** WHAT IS EXPECTED **
The answer must match the material word for word, with every line included.
------------------------
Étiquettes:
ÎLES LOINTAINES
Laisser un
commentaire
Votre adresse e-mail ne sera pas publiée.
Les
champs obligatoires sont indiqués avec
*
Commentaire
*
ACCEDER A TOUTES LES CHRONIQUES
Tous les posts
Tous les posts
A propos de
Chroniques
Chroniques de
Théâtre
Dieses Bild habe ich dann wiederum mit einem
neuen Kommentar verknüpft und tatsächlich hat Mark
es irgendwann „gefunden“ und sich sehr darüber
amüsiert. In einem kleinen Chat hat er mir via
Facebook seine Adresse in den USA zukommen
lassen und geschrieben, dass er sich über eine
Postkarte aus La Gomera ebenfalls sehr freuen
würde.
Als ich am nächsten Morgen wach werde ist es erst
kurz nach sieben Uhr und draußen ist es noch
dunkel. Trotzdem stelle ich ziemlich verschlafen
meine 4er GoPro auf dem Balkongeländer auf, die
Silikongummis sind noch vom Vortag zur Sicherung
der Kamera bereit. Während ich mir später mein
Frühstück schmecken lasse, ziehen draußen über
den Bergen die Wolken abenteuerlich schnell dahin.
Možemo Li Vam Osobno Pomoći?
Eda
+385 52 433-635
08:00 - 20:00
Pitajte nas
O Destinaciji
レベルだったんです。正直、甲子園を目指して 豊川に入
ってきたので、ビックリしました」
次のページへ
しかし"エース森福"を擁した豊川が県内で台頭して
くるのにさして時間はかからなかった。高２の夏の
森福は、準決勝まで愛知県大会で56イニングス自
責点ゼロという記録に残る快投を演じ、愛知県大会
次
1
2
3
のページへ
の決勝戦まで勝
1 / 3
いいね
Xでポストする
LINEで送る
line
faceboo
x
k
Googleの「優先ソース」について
------------------------
** ANSWER TO THE EXERCISE **
Étiquettes:
ÎLES LOINTAINES
Laisser un
commentaire
Votre adresse e-mail ne sera pas publiée.
Les
champs obligatoires sont indiqués avec
*
Commentaire
*
ACCEDER A TOUTES LES CHRONIQUES
Tous les posts
Tous les posts
A propos de
Chroniques
Chroniques de
Théâtre
Dieses Bild habe ich dann wiederum mit einem
neuen Kommentar verknüpft und tatsächlich hat Mark
es irgendwann „gefunden“ und sich sehr darüber
amüsiert. In einem kleinen Chat hat er mir via
Facebook seine Adresse in den USA zukommen
lassen und geschrieben, dass er sich über eine
Postkarte aus La Gomera ebenfalls sehr freuen
würde.
Als ich am nächsten Morgen wach werde ist es erst
kurz nach sieben Uhr und draußen ist es noch
dunkel. Trotzdem stelle ich ziemlich verschlafen
meine 4er GoPro auf dem Balkongeländer auf, die
Silikongummis sind noch vom Vortag zur Sicherung
der Kamera bereit. Während ich mir später mein
Frühstück schmecken lasse, ziehen draußen über
den Bergen die Wolken abenteuerlich schnell dahin.
Možemo Li Vam Osobno Pomoći?
Eda
+385 52 433-635
08:00 - 20:00
Pitajte nas
O Destinaciji
レベルだったんです。正直、甲子園を目指して 豊川に入
ってきたので、ビックリしました」
次のページへ
しかし"エース森福"を擁した豊川が県内で台頭して
くるのにさして時間はかからなかった。高２の夏の
森福は、準決勝まで愛知県大会で56イニングス自
責点ゼロという記録に残る快投を演じ、愛知県大会
次
1
2
3
のページへ
の決勝戦まで勝
1 / 3
いいね
Xでポストする
LINEで送る
line
faceboo
x
k
Googleの「優先ソース」について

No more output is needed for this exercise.